Последняя, 8-я глава дает совершенно новый образ А., как дает она и новый образ Евгения Онегина; А. и герой, одновременно разочаровавшиеся в “наслажденьях жизни” в начале романа, одновременно начинают новый виток судьбы – в его конце. А. многое пережил, многое познал; как бы поверх “светского” периода своей биографии, о котором так подробно гово-рилось в лирических отступлениях, он обращается к истоку – лицейским дням, когда ему открылось таинство Поэзии. “В те дни, когда в садах Лицея / Я безмятежно расцветал…” (строфа I).

Воспоминание об этих днях окрашено легким юмором, – но одновременно пронизано и мистическим трепетом. Рассказ о первом явлении Музы ведется на религиозном языке (“Моя студенческая келья / Вдруг озарилась…”).
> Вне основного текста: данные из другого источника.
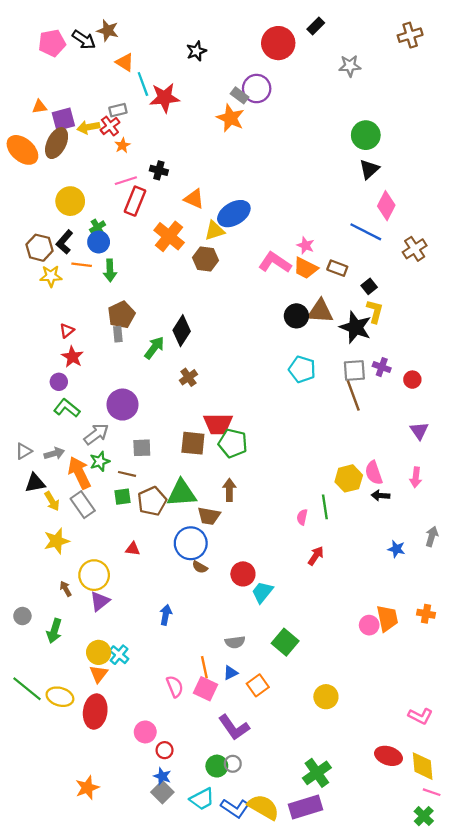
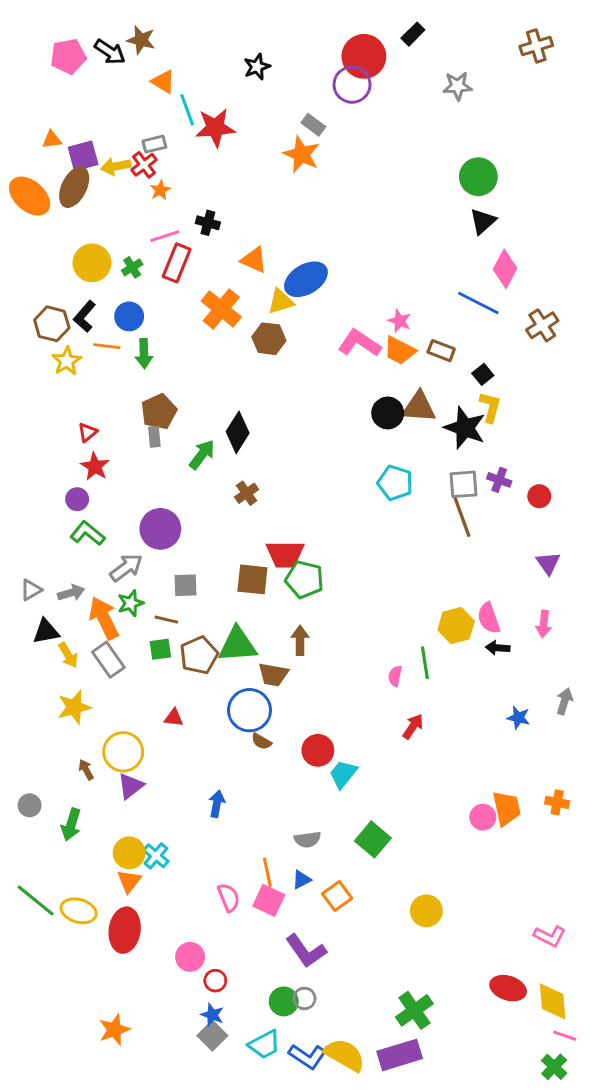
purple circle: (257, 89) -> (352, 85), moved
green cross: (97, 227) -> (132, 267), moved
yellow star: (51, 276) -> (67, 361), turned -30

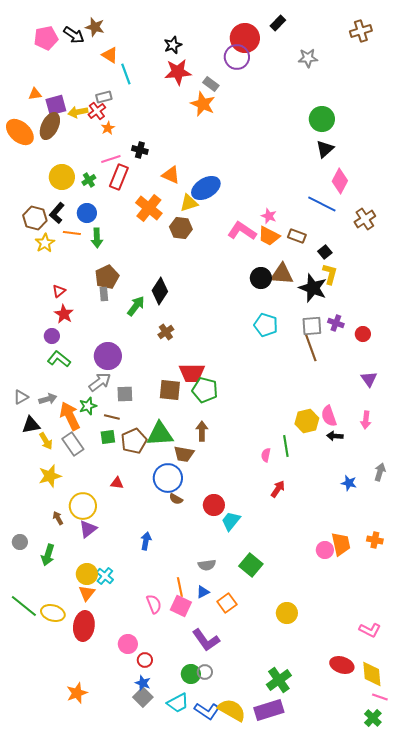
red star: (215, 128) -> (178, 72), moved
gray arrow: (126, 568) -> (100, 382), moved

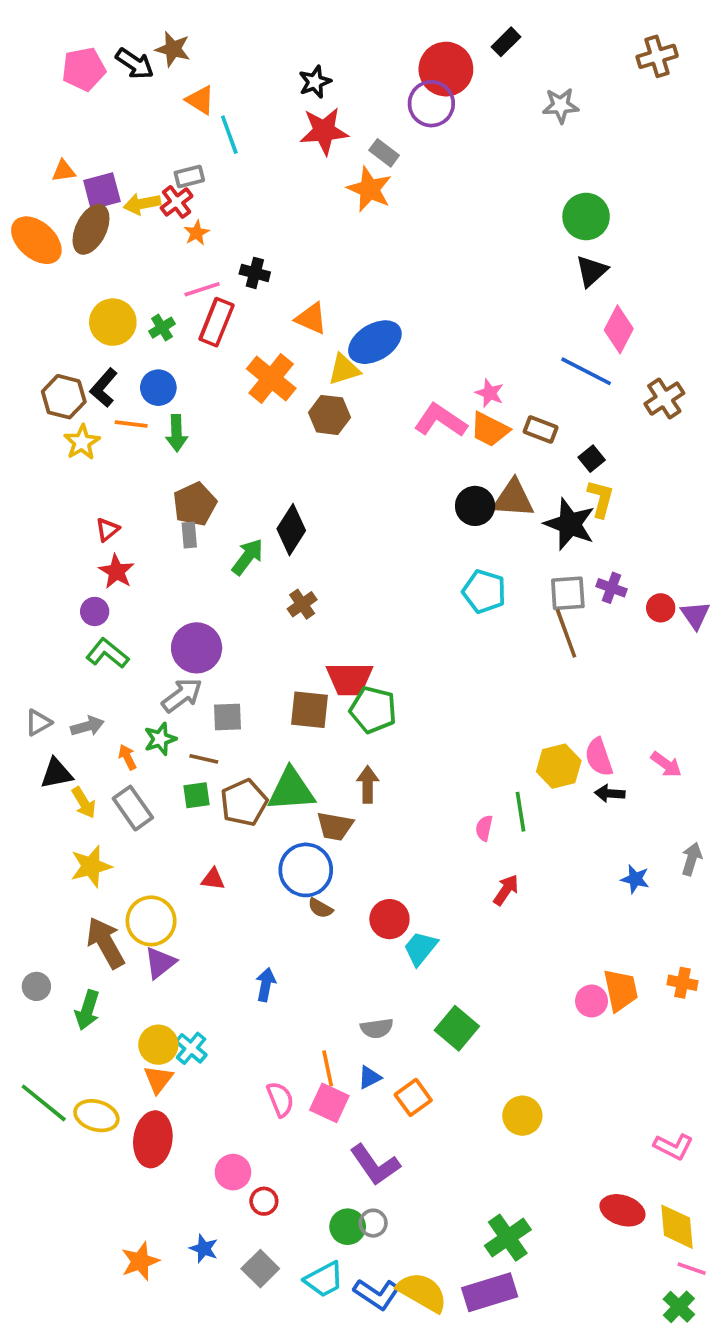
purple triangle: (369, 379) -> (695, 615), moved
orange arrow: (70, 416) -> (127, 757), size x0.5
pink arrow: (366, 420) -> (666, 764), turned -60
brown arrow: (58, 518) -> (106, 943), size x2.0
blue star: (143, 683) -> (204, 1249), moved

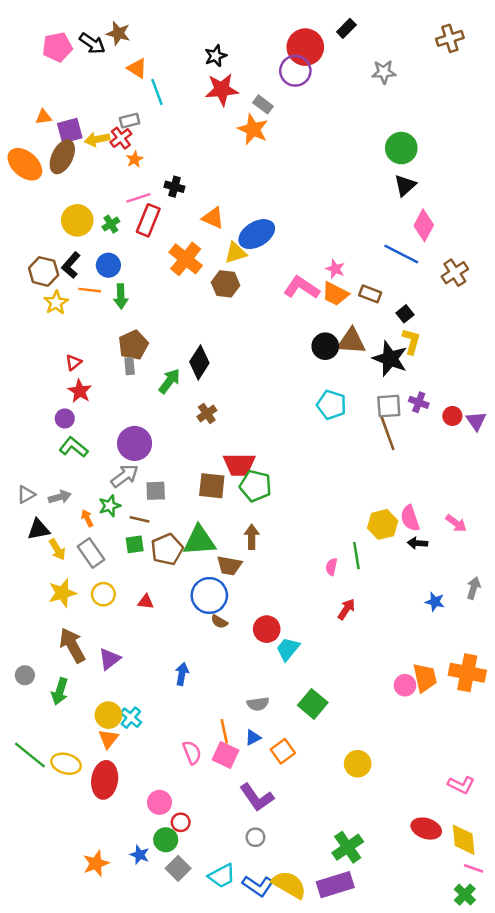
yellow circle: (151, 921) -> (103, 594), moved, size x0.7
orange cross: (683, 983) -> (467, 673), size x1.8
green circle: (348, 1227) -> (166, 840), moved

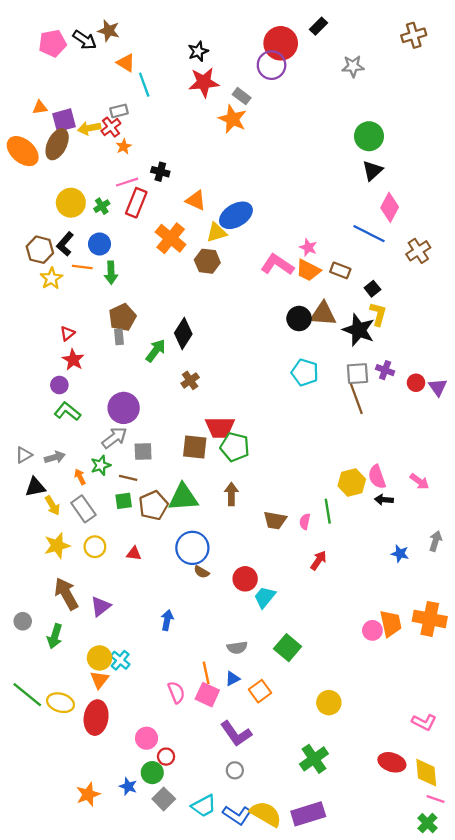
brown trapezoid: (229, 566) -> (275, 520), moved
green cross: (348, 847) -> (314, 759), moved

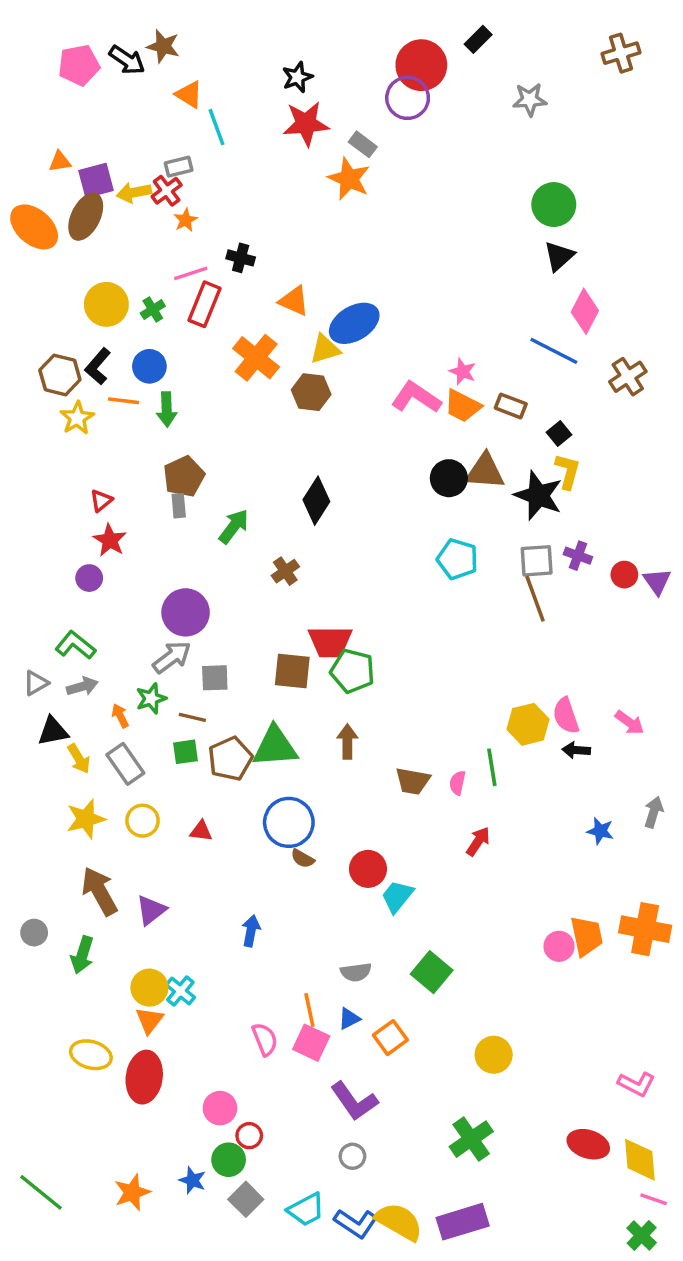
black diamond: (183, 333) -> (316, 501), moved
green L-shape: (67, 411) -> (75, 645), moved
green line: (27, 695) -> (41, 1192), moved

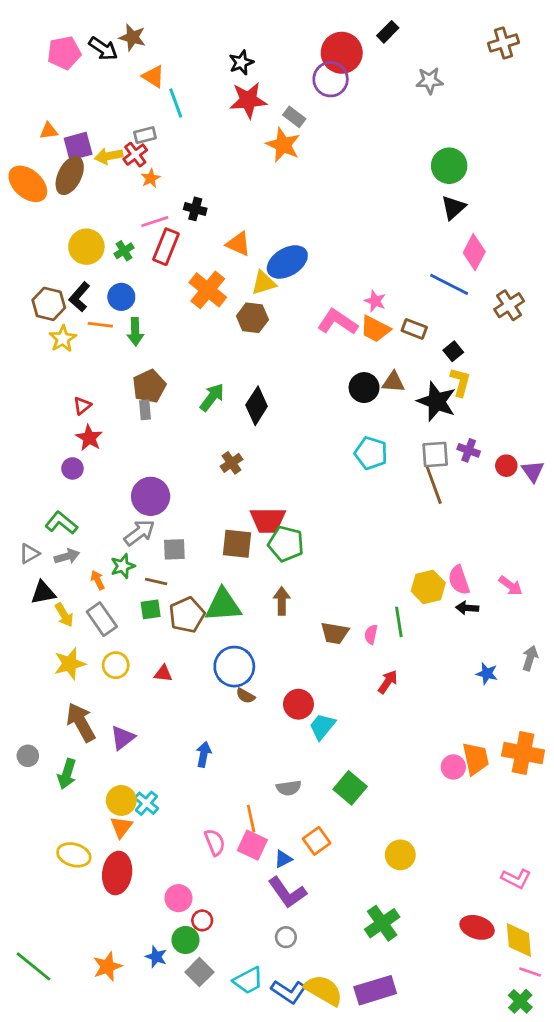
brown triangle: (485, 471) -> (393, 382), size x0.7
green arrow: (234, 526) -> (212, 397), moved
blue triangle: (349, 1019) -> (283, 859), moved

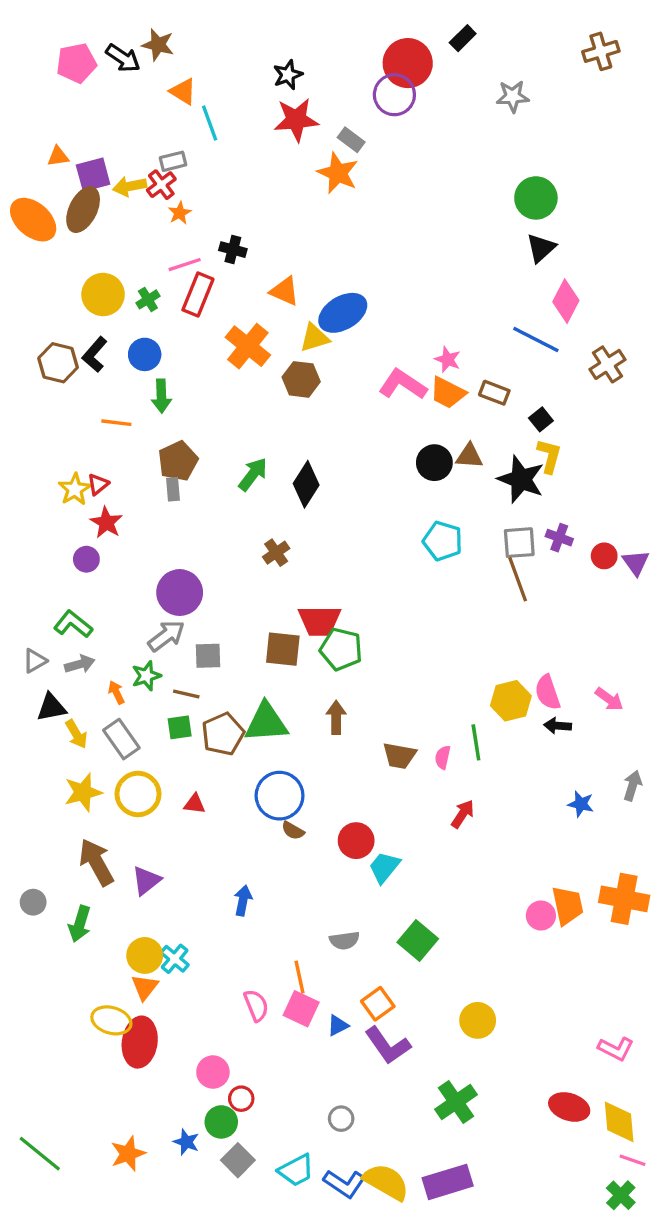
orange line: (100, 325) -> (116, 423), moved
yellow star: (63, 339) -> (75, 489), moved
yellow circle: (116, 665) -> (138, 794), size x1.4
yellow ellipse: (74, 855) -> (111, 1020), moved
purple L-shape: (287, 893) -> (388, 1045), moved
Знаменитый эпизод пушкинской биографии – приезд Г. Р. Державина на лицейский экзамен – наделяется сакральным смыслом; это не просто рассказ об одобрении старшим поэтом младшего, даже не просто метафора “передачи лиры”. Это – настоящее торжество перехода поэтической благодати, “харизмы” от Державина на А. романа (“Старик Державин нас заметил / И, в гроб сходя, благословил”, строфа II).

Вся последующая жизнь А., все ее события, о которых читатель уже знает из предшествующих глав, предстает в новом ракурсе – религиозно-поэтическом. История собственной жизни А. отступает в тень; история его Музы – выходит на первый план.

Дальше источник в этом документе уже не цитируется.